Bir İblis Lordunun Hikayesi: Zindanlar, Canavar Kızlar ve İç Isıtan Bir Mutluluk
Olayı Sona Erdirmek - Kısım 2
Bakanın hem ismimden hem de unvanımdan haberi olduğunu
duymak, gözlerimi şaşkınlıkla açmama sebep oldu. Yüzümde beliren şaşakalmış
ifadeyi görmesini engelleyen tek şey maskemdi.
“İblis Lordu mu? Bu fikri kim kafana soktu?” Sakinleşmek
için bir anlık durakladıktan sonra cahil rolü yapmaya kalktım, ama boşaydı.
“Adamlarım tabii ki.” Jaynor kesin bir kendine güvenle
konuşmuştu. “Senin için yoldaki herhangi bir tümsekten farklı görünmediğimi
biliyorum, ama Savunma Bakanı olarak, Allysia ordusundan ve işlerinden sorumlu
kişi olarak, en azından kim olduğunu çıkarabilecek kadar bilgi toplayabilme
yetim var.” Konuşmam için kısa bir süreliğine durmuştu ve sessiz kalma
niyetinde olduğumdan emin olunca konuşmaya devam etti. “İlk olarak Başkan
Lurubia’nın şehri Alshir’de görüldün. Dramatik bir giriş yaptın ve geldiğin
hızla gitmeden önce bir suç şebekesini çökerttin.”
“Bu... Muhtemelen Illuna’nın kaçırıldığı olaydan bahsediyor.

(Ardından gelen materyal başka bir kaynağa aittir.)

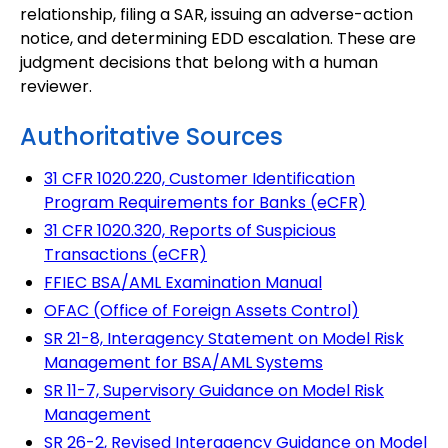
relationship, filing a SAR, issuing an adverse-action
notice, and determining EDD escalation. These are
judgment decisions that belong with a human
reviewer.
Authoritative Sources
31 CFR 1020.220, Customer Identification
Program Requirements for Banks (eCFR)
31 CFR 1020.320, Reports of Suspicious
Transactions (eCFR)
FFIEC BSA/AML Examination Manual
OFAC (Office of Foreign Assets Control)
SR 21-8, Interagency Statement on Model Risk
Management for BSA/AML Systems
SR 11-7, Supervisory Guidance on Model Risk
Management
SR 26-2, Revised Interagency Guidance on Model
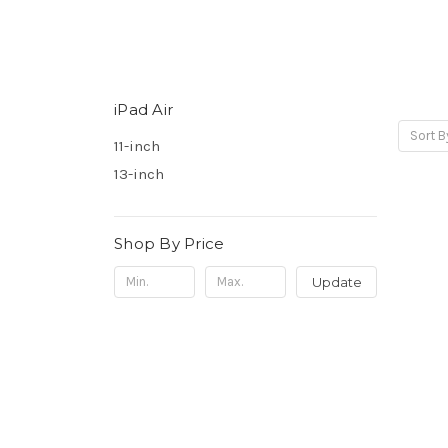
iPad Air
Sort B
11-inch
13-inch
Shop By Price
Update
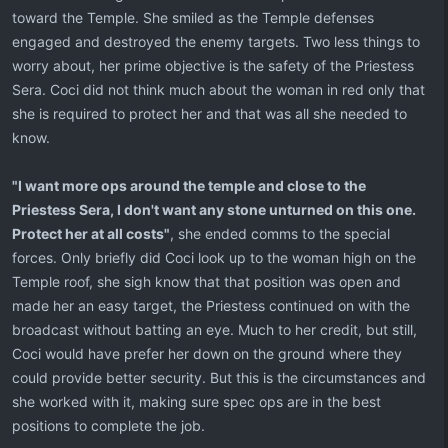
toward the Temple. She smiled as the Temple defenses
engaged and destroyed the enemy targets. Two less things to
worry about, her prime objective is the safety of the Priestess
Sera. Coci did not think much about the woman in red only that
she is required to protect her and that was all she needed to
know.
"I want more ops around the temple and close to the
Priestess Sera, I don't want any stone unturned on this one.
Protect her at all costs"
, she ended comms to the special
forces. Only briefly did Coci look up to the woman high on the
Temple roof, she sigh know that that position was open and
made her an easy target, the Priestess continued on with the
broadcast without batting an eye. Much to her credit, but still,
Coci would have prefer her down on the ground where they
could provide better security. But this is the circumstances and
she worked with it, making sure spec ops are in the best
positions to complete the job.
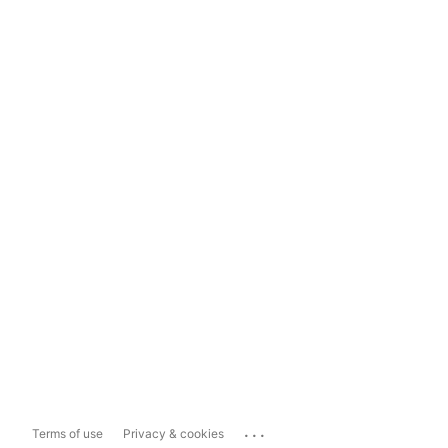
...
Terms of use
Privacy & cookies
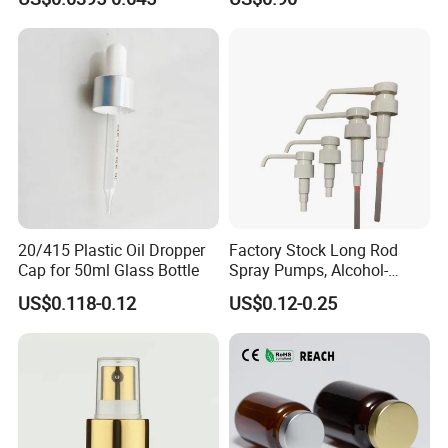
Pump for Lotions
20/415 Plastic Oil Dropper
Factory Stock Long Rod
Cap for 50ml Glass Bottle
Spray Pumps, Alcohol-
Disinfected Pump Heads,
US$0.118-0.12
US$0.12-0.25
24-38mm Long Rod Hand
Sanitizer Gel Pump Heads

“İkinci gelişin yine aynı şehirde gerçekleşti. Yabancı bir
ajan tarafından düzenlenmiş bir komployu tek başına bozarak bir kez daha
ülkenin yararı adına iş yapmış oldun. Üçüncü belirişin, kendini ilk kez maske
taktığın ve Wye ismini kullandığın zamandı ve kim olduğunu sağlamlaştıran en
açık seferlerden biriydi. Kahramanın seni götürdüğü kiliseyle iş birliği yaptın
ve sadece kraliyet ailesinin kalan iki üyesini kurtarmak ve topyekûn bir iç
savaşı önlemek için değil, ayrıca prensin isyanının bir iblisin işi olduğunu
ortaya çıkarmak için kiliseyle birlikte çalıştın.” Her bir eylemimi bir kağıda
gerek duymadan sıralamıştı; yaşlı adamın hafızası bir bıçak kadar keskindi.
“Son ortaya çıkışın, bu seferkinin dışındaki, iblis diyarında gerçekleşti. Tam
olarak ne yaptığın hakkında hiç haberdar edilmedim, ama en azından dövüş
yetkinliğini sergilemek için bir turnuvaya katıldığını biliyorum.”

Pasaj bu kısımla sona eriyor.